Abstract:Vulnerability detection is garnering increasing attention in software engineering, since code vulnerabilities possibly pose significant security. Recently, reusing various code pre-trained models has become common for code embedding without providing reasonable justifications in vulnerability detection. The premise for casually utilizing pre-trained models (PTMs) is that the code embeddings generated by different PTMs would generate a similar impact on the performance. Is that TRUE? To answer this important question, we systematically investigate the effects of code embedding generated by ten different code PTMs on the performance of vulnerability detection, and get the answer, i.e., that is NOT true. We observe that code embedding generated by various code PTMs can indeed influence the performance and selecting an embedding technique based on parameter scales and embedding dimension is not reliable. Our findings highlight the necessity of quantifying and evaluating the characteristics of code embedding generated by various code PTMs to understand the effects. To achieve this goal, we analyze the numerical representation and data distribution of code embedding generated by different PTMs to evaluate differences and characteristics. Based on these insights, we propose Coding-PTMs, a recommendation framework to assist engineers in selecting optimal code PTMs for their specific vulnerability detection tasks. Specifically, we define thirteen code embedding metrics across three dimensions (i.e., statistics, norm, and distribution) for constructing a specialized code PTM recommendation dataset. We then employ a Random Forest classifier to train a recommendation model and identify the optimal code PTMs from the candidate model zoo.

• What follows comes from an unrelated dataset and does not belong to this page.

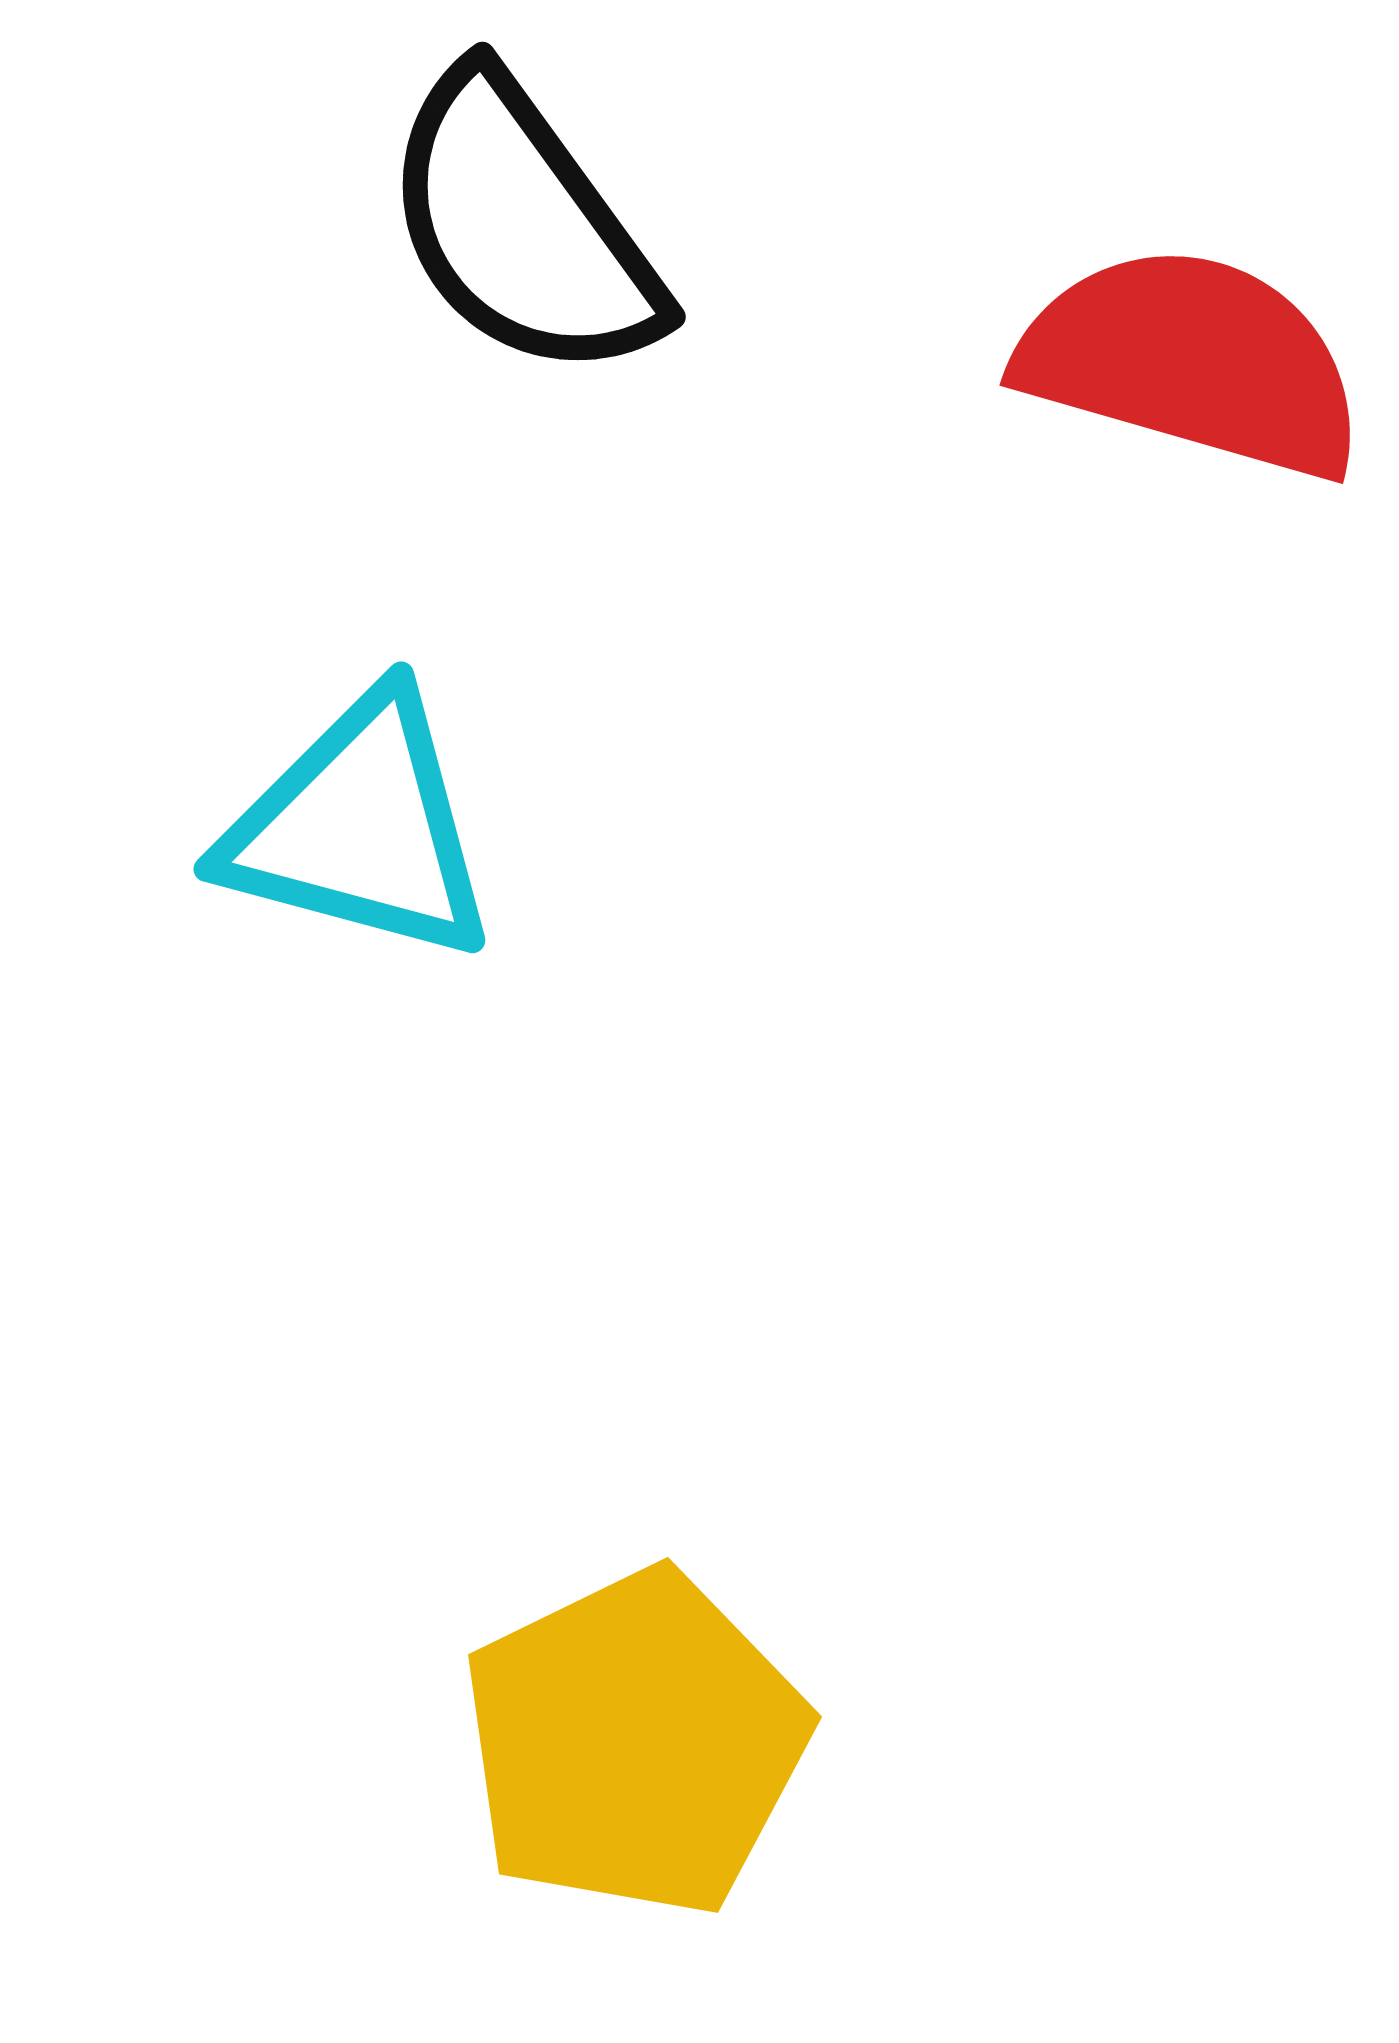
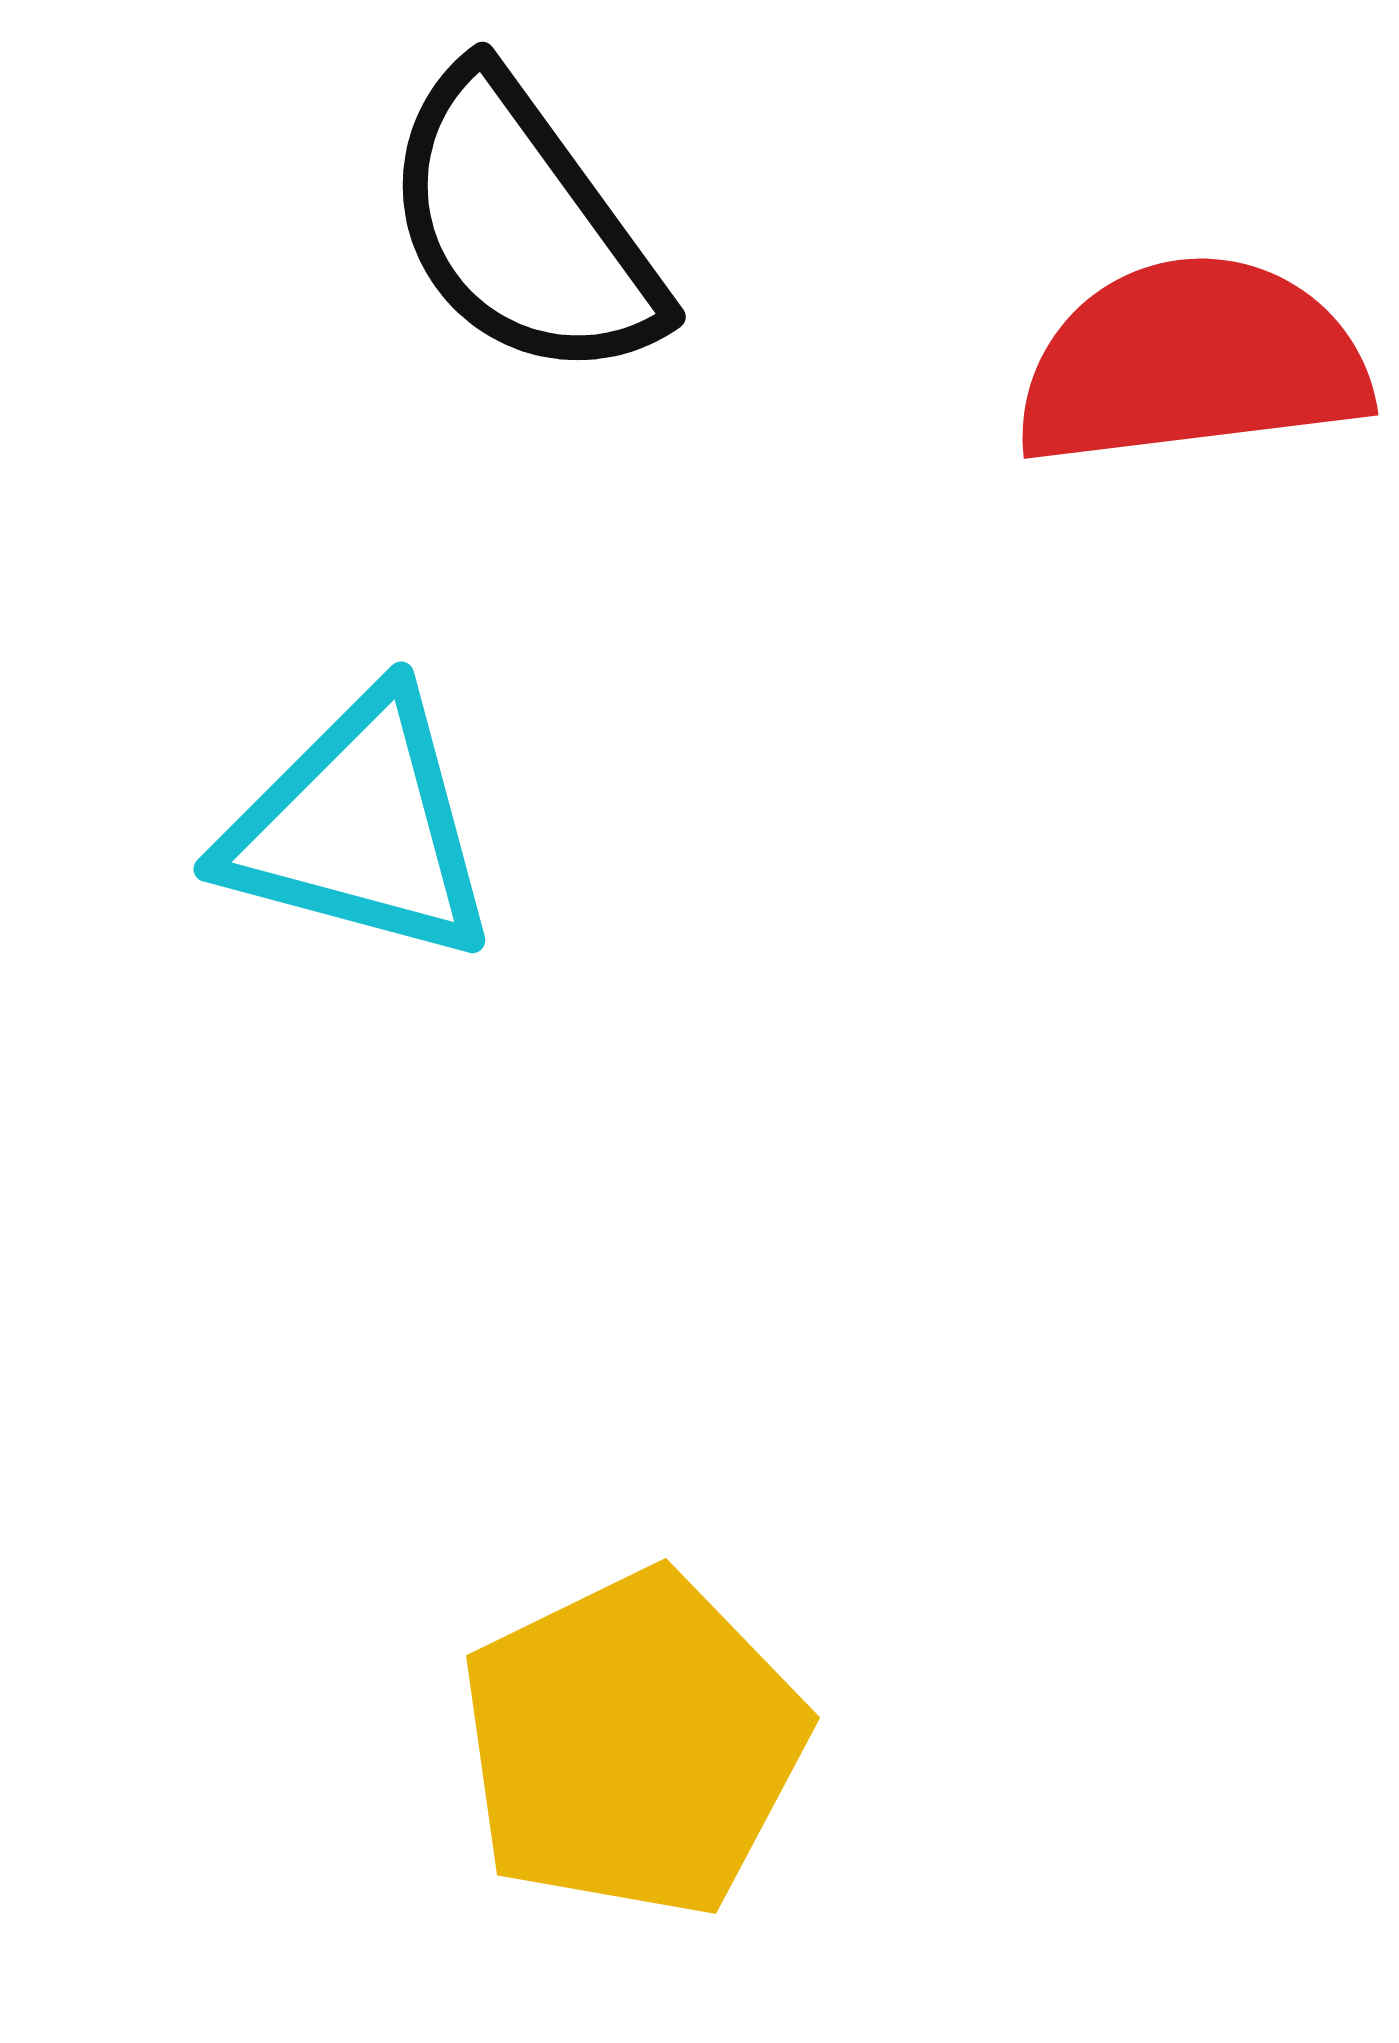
red semicircle: rotated 23 degrees counterclockwise
yellow pentagon: moved 2 px left, 1 px down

What problem does this paper attempt to address?
The problem that this paper attempts to solve is: **How to select the optimal pre - trained models (PTMs) for code embedding for vulnerability detection tasks?**
### Problem Background
In the field of software engineering, code vulnerability detection is an important research direction. Existing methods include those based on static analysis, machine learning, and deep learning. However, these methods either require additional time to learn professional tools (such as static analysis), or need to train complete models from scratch (such as machine learning and deep learning), which wastes a large amount of resources. In recent years, with the popularity of pre - trained models (PTMs), researchers have begun to use these models for code representation and then apply them to vulnerability detection tasks to save training costs and improve performance.
### Research Motivation
Although many studies have used different code pre - trained models (such as CodeBERT, CodeT5, CodeGen, etc.) for code embedding, these studies have not provided convincing reasons to explain why a specific code PTM is chosen to generate context embeddings, nor have they compared the effects of different code PTMs in generating code embeddings. Therefore, a pre - assumption is that: the code embeddings generated by different code PTMs have a similar impact on the performance of vulnerability detection tasks. However, this assumption has not been thoroughly verified.
### Research Questions
To answer this important question, the author conducted a systematic study and explored the following two research questions:
1. **RQ1: Will the code embeddings generated by different code PTMs affect the performance of vulnerability detection tasks?**
2. **RQ2: What are the characteristics of the code embeddings generated by different PTMs?**
### Main Findings
Through experiments, the author reached the following conclusions:
- **The code embeddings generated by different code PTMs do indeed have a significant impact on the performance of vulnerability detection tasks**. A larger parameter scale does not necessarily mean generating higher - dimensional code embeddings or better task performance.
- **The code embeddings generated by different code PTMs have significant differences in numerical distribution, numerical range, and data distribution**. For example, the code embeddings generated by the CodeT5 family tend to show an almost perfect normal distribution, while the PolyCoder family tends to show a skewed distribution.
### Solutions
Based on the above findings, the author proposed a recommendation framework named **Coding - PTMs**, aiming to help engineers select the code PTM that is most suitable for their specific vulnerability detection tasks. Specifically, the author defined thirteen code embedding measurement indicators, covering three dimensions (statistics, norms, and distribution), and constructed a new code embedding data set. Then, a random forest classifier was used to train the recommendation model to determine whether the candidate code PTM can generate high - quality code embeddings and obtain better task performance.
### Contributions
The main contributions of this paper include:
1. **Systematically studied the impact of code embeddings generated by different code PTMs on vulnerability detection tasks**, and analyzed the differences and characteristics of these embeddings in code vulnerability detection tasks.
2. **Proposed a set of thirteen measurement indicators** for quantifying the differences and characteristics between multiple code embeddings.
3. **Provided a recommendation framework based on code embedding measurement indicators** to guide software engineering researchers and practitioners to select appropriate code PTMs to generate high - quality code embeddings, thereby improving task performance.
Through these works, the author provides a scientific basis for selecting code pre - trained models suitable for specific vulnerability detection tasks and lays the foundation for further research in related fields.